What to work on —
Whenever the word "Earth" appears in a line of the listing, copy that line.

Provided information —

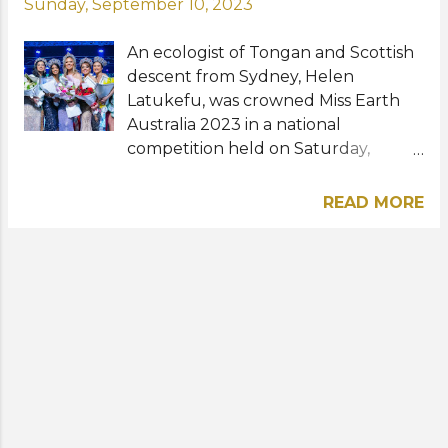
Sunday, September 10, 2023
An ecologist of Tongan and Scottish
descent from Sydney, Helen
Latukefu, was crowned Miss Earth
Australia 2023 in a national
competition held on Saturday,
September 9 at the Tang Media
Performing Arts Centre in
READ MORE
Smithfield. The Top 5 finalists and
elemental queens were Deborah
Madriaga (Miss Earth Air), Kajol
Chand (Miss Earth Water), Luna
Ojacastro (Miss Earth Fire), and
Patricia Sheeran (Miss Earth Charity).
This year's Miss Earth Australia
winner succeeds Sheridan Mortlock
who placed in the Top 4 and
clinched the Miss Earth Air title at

...

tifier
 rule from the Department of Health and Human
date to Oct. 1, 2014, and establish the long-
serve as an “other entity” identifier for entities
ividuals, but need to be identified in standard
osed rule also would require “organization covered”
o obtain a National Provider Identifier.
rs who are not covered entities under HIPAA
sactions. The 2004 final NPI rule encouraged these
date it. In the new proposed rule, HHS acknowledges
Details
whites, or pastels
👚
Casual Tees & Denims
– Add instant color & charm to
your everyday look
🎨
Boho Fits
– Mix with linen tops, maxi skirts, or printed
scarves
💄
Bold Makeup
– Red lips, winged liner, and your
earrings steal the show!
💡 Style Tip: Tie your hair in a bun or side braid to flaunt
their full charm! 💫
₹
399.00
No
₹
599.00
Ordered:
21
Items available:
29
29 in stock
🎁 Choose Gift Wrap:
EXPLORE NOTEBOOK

...

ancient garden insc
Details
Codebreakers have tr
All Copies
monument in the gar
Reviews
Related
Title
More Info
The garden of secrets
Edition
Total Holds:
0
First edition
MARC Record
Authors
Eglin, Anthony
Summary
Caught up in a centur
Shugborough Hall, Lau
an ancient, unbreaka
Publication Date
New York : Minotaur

Expected answer —
Latukefu, was crowned Miss Earth
Madriaga (Miss Earth Air), Kajol
Chand (Miss Earth Water), Luna
Ojacastro (Miss Earth Fire), and
Patricia Sheeran (Miss Earth Charity).
This year's Miss Earth Australia
clinched the Miss Earth Air title at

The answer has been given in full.